We used electron tomography of frog saccular hair cells to reconstruct presynaptic ultrastructure at synapses specialized for sustained transmitter release. Synaptic vesicles at inhibited synapses were abundant in the cytoplasm and covered the synaptic body at high density. Continuous maximal stimulation depleted 73% of the vesicles within 800 nm of the synapse, with a concomitant increase in surface area of intracellular cisterns and plasmalemmal infoldings. Docked vesicles were depleted 60%-80% regardless of their distance from the active zone. Vesicles on the synaptic body were depleted primarily in the hemisphere facing the plasmalemma, creating a gradient of vesicles on its surface. We conclude that formation of new synaptic vesicles from cisterns is rate limiting in the vesicle cycle.     

Bassoon and the synaptic ribbon organize Ca²+ channels and vesicles to add release sites and promote refilling

At the presynaptic active zone, Ca2+ influx triggers fusion of synaptic vesicles. It is not well understood how Ca2+ channel clustering and synaptic vesicle docking are organized. Here, we studied structure and function of hair cell ribbon synapses following genetic disruption of the presynaptic scaffold protein Bassoon. Mutant synapses--mostly lacking the ribbon--showed a reduction in membrane-proximal vesicles, with ribbonless synapses affected more than ribbon-occupied synapses. Ca2+ channels were also fewer at mutant synapses and appeared in abnormally shaped clusters. Ribbon absence reduced Ca2+ channel numbers at mutant and wild-type synapses. Fast and sustained exocytosis was reduced, notwithstanding normal coupling of the remaining Ca2+ channels to exocytosis. In vitro recordings revealed a slight impairment of vesicle replenishment. Mechanistic modeling of the in vivo data independently supported morphological and functional in vitro findings. We conclude that Bassoon and the ribbon (1) create a large number of release sites by organizing Ca2+ channels and vesicles, and (2) promote vesicle replenishment.     

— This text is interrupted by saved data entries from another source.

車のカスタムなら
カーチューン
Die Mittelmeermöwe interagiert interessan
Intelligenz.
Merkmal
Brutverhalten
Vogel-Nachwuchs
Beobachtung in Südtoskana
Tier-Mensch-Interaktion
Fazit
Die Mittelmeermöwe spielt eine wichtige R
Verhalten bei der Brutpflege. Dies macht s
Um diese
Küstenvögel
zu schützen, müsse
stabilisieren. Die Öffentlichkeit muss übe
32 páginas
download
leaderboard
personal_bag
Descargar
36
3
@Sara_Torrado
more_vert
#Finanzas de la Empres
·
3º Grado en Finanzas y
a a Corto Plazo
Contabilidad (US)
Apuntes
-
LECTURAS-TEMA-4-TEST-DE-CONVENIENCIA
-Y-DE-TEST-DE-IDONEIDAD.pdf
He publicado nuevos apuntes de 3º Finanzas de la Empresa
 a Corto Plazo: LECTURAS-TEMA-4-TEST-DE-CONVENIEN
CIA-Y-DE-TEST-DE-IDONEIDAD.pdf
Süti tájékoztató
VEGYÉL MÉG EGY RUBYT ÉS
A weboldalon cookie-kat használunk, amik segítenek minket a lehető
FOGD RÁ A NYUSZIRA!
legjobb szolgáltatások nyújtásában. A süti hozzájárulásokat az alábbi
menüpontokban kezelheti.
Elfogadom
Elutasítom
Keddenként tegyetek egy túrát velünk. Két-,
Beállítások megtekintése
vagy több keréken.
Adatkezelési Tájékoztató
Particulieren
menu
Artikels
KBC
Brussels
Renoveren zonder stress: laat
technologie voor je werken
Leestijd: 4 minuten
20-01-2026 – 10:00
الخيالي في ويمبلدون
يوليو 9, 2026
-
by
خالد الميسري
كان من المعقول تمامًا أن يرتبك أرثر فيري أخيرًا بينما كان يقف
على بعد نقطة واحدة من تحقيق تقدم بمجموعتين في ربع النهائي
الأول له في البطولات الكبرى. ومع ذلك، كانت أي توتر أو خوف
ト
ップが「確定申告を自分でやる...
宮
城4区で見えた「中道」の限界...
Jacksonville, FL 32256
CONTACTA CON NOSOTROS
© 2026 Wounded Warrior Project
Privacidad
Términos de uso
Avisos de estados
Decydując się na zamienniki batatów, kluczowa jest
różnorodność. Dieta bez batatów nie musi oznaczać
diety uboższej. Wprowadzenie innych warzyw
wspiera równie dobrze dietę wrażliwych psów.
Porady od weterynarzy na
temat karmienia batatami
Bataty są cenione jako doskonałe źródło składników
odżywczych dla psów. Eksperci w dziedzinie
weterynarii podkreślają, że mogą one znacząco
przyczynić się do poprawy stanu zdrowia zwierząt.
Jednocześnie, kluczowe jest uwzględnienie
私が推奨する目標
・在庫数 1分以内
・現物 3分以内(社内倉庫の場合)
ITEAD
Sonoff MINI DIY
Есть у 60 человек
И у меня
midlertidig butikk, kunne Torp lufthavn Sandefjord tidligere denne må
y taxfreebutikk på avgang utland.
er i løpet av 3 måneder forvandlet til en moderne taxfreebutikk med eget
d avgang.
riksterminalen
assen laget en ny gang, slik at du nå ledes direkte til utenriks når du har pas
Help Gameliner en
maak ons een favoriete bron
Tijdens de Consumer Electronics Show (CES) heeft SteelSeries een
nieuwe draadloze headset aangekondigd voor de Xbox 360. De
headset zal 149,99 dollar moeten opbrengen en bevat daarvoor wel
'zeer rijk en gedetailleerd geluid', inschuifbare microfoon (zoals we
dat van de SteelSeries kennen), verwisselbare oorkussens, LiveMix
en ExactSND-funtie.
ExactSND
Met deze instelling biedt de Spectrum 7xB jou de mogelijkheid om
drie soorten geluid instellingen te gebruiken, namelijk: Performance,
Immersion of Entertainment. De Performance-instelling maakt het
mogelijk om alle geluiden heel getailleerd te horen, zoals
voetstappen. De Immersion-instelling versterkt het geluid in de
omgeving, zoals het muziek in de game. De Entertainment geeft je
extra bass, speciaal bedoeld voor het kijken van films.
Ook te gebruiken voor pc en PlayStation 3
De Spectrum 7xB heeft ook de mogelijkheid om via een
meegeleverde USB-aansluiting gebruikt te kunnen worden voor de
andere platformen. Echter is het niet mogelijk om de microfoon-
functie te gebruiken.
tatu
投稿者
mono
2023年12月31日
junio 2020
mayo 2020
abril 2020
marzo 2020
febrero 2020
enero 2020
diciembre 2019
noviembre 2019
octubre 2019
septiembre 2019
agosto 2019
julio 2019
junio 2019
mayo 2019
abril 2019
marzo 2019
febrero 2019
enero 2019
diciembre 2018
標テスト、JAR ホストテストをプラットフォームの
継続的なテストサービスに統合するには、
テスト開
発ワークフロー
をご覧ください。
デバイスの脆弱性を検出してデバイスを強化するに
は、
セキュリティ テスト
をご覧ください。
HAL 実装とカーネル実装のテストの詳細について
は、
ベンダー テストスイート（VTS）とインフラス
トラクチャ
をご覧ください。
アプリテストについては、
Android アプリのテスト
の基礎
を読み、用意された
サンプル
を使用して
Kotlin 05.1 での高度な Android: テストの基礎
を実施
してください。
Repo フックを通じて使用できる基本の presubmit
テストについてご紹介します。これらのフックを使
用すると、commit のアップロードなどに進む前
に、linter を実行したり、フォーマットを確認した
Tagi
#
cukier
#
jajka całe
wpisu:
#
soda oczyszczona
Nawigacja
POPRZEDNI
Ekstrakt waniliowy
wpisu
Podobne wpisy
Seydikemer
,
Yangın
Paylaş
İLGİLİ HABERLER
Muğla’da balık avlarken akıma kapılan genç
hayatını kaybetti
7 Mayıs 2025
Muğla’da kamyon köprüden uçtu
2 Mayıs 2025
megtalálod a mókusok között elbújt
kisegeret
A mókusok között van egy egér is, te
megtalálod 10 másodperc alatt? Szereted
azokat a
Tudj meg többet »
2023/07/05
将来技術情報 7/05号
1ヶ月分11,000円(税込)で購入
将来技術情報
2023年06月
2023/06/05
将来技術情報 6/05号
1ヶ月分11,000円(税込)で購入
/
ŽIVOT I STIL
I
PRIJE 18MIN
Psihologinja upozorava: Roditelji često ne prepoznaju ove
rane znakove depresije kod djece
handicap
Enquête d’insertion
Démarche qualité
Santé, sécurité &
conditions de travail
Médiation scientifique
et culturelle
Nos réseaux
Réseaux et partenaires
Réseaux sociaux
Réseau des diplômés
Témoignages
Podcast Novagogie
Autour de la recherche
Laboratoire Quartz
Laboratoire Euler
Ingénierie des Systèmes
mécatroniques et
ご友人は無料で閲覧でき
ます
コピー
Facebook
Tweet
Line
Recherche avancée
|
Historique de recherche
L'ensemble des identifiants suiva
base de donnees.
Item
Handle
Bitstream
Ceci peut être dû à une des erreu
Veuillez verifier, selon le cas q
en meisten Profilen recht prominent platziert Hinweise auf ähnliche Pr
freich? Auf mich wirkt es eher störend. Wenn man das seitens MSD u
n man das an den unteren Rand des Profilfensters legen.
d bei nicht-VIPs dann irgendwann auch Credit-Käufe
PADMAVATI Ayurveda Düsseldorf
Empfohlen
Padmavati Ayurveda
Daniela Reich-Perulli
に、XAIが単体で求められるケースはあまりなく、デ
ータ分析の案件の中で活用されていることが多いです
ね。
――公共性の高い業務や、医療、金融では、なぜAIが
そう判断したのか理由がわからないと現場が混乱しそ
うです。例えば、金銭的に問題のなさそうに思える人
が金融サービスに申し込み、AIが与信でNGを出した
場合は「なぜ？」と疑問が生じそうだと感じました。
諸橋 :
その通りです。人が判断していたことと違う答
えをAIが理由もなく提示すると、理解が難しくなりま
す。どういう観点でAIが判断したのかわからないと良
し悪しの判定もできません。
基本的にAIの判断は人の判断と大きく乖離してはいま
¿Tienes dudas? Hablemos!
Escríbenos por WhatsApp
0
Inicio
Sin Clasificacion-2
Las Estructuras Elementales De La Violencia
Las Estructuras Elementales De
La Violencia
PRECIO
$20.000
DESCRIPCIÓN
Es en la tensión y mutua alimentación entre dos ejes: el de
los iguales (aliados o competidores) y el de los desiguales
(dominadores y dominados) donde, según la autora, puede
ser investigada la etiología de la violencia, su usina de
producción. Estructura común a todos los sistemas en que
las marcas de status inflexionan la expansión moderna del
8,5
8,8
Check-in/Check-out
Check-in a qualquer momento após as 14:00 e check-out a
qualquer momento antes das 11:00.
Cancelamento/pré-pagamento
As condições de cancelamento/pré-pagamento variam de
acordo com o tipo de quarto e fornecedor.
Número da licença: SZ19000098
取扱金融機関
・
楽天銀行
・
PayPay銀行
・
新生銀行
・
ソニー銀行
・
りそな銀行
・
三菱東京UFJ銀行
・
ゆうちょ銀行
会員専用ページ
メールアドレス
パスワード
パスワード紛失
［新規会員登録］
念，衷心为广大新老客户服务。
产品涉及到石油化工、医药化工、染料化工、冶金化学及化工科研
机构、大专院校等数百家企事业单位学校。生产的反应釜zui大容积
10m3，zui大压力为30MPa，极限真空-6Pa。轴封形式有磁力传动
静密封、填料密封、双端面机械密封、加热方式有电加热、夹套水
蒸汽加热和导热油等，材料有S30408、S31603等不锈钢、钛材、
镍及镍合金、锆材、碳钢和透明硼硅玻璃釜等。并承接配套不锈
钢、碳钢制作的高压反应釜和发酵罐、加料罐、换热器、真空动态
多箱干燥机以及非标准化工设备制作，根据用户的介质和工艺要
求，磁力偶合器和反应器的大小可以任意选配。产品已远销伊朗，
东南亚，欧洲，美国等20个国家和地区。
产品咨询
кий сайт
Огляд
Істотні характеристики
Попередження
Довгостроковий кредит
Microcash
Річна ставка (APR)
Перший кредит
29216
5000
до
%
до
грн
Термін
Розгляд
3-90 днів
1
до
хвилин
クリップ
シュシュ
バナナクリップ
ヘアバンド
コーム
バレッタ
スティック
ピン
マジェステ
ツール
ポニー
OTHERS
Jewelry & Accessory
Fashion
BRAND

Coupling and elastic loading affect the active response by the inner ear hair cell bundles

Active hair bundle motility has been proposed to underlie the amplification mechanism in the auditory endorgans of non-mammals and in the vestibular systems of all vertebrates, and to constitute a crucial component of cochlear amplification in mammals. We used semi-intact in vitro preparations of the bullfrog sacculus to study the effects of elastic mechanical loading on both natively coupled and freely oscillating hair bundles. For the latter, we attached glass fibers of different stiffness to the stereocilia and observed the induced changes in the spontaneous bundle movement. When driven with sinusoidal deflections, hair bundles displayed phase-locked response indicative of an Arnold Tongue, with the frequency selectivity highest at low amplitudes and decreasing under stronger stimulation. A striking broadening of the mode-locked response was seen with increasing stiffness of the load, until approximate impedance matching, where the phase-locked response remained flat over the physiological range of frequencies. When the otolithic membrane was left intact atop the preparation, the natural loading of the bundles likewise decreased their frequency selectivity with respect to that observed in freely oscillating bundles. To probe for signatures of the active process under natural loading and coupling conditions, we applied transient mechanical stimuli to the otolithic membrane. Following the pulses, the underlying bundles displayed active movement in the opposite direction, analogous to the twitches observed in individual cells. Tracking features in the otolithic membrane indicated that it moved in phase with the bundles. Hence, synchronous active motility evoked in the system of coupled hair bundles by external input is sufficient to displace large overlying structures.